En effet, ce n’est pas ce qui compte, mais je dois réagir. Il y a quelque chose en moi qui, politiquement, se sent provoqué, se dit que c’est une étiquette que l’on me colle par facilité, parce que je suis afro-américaine et que je joue du saxophone ! Je me bats contre ça et parfois contre l’idée qu’un artiste doit être capable de se définir, lui et son travail, expliquer qui il est, ce qu’il fait, à quel mouvement il appartient, etc. J’aimerais passer outre, mais à force de laisser ce champ ouvert, on me donne trop d’étiquettes ! Ce serait plutôt ça qui me gêne. Voilà pourquoi je dois me positionner.
Suis-je musicienne ? Suis-je artiste ? Je me vois comme une « amatrice » dans le monde du son. J’ai travaillé ma technique au saxophone au sein d’une tradition jazz américaine alors cet élément ressortira toujours, mais il faut laisser aux individus le droit d’évoluer. C’est tellement bizarre… J’ai déclaré me retrouver dans une génération plus âgée de musiciens de Chicago, qui se décrivent comme « expérimentaux ». Puis je me suis rendu compte que cela pouvait me couper d’un public qui y voit quelque chose de trop intellectuel pour avoir envie d’écouter. Alors, ensuite, je me suis présentée plus simplement comme une « aventurière sonore » mais c’est trop vague.
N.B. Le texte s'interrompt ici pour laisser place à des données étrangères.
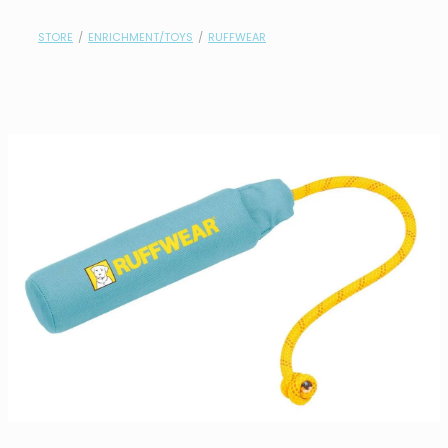
contact
STORE
/
ENRICHMENT/TOYS
/
RUFFWEAR
need help?
shop
my account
Le fait est que je n’ai pas encore trouvé la façon de me définir !
- Matana Roberts © Paula Court
Cette ville, Bruxelles, qui porte les cicatrices des récents et tragiques événements, cet endroit dans lequel vous jouez ce soir, le Cinema Nova, ont-ils du sens dans votre travail, vos préoccupations ?
Bien entendu ! Ayant déjà joué à Bruxelles, j’étais déjà consciente de la particularité de cette ville où tant de nationalités, de cultures se côtoient. Cette spécificité a été tragiquement médiatisée récemment. Je ne peux m’empêcher de penser que si cet attentat avait été perpétré quelques semaines plus tard, j’aurais fait partie de ces gens à l’aéroport et dans le métro. Comment ne pas y songer ? Il suffit de voir les militaires, la police dans la rue pour ressentir cette réalité tragique. Ce n’est pas inhérent à la ville ou à la situation de Bruxelles, même aux Etats-Unis il est devenu banal de voir les forces armées dans la rue… mais de jouer dans des villes récemment touchées par la folie meurtrière me fait davantage prendre conscience de l’ignominie de ces actes. Rien ni personne ici ne justifie qu’une telle violence ait été commise !
Bruxelles est internationale, c’est une cité qui porte une longue histoire et à mes yeux cela rend l’acte d’y jouer encore plus fort. L’énergie que je ressens au cours d’un concert est celle de l’histoire du lieu à laquelle s’ajoute celle des gens présents. C’est vraiment un plus, pour moi. Je ne vis pas les choses de la même manière dans de nouvelles salles, sophistiquées. Les lieux, comme ce cinéma, qui ont vu passer l’histoire et qui sont toujours debout … c’est de cela dont il est question dans ma musique !
Les lieux qui ont vu passer l’histoire et qui sont toujours debout … c’est de cela dont il est question dans ma musique !
Les thématiques de la mort et la destruction me traversent, me bouleversent. Que ces événements aient lieu à Beyrouth, en Irak ou en Syrie, c’est la même injustice que je ressens. Cela rend parfois plus difficile le fait d’avoir choisi d’être artiste, d’être quelqu’un qui voyage. Je souhaite justement que ma musique amène les gens vers d’autres lieux de réflexion. Aucun concert ne ressemble à un autre. C’est ce qui fait que le projet Coin-Coin continue. Jouer ce chapitre 3 pour les gens d’ici, d’aujourd’hui, est palpitant.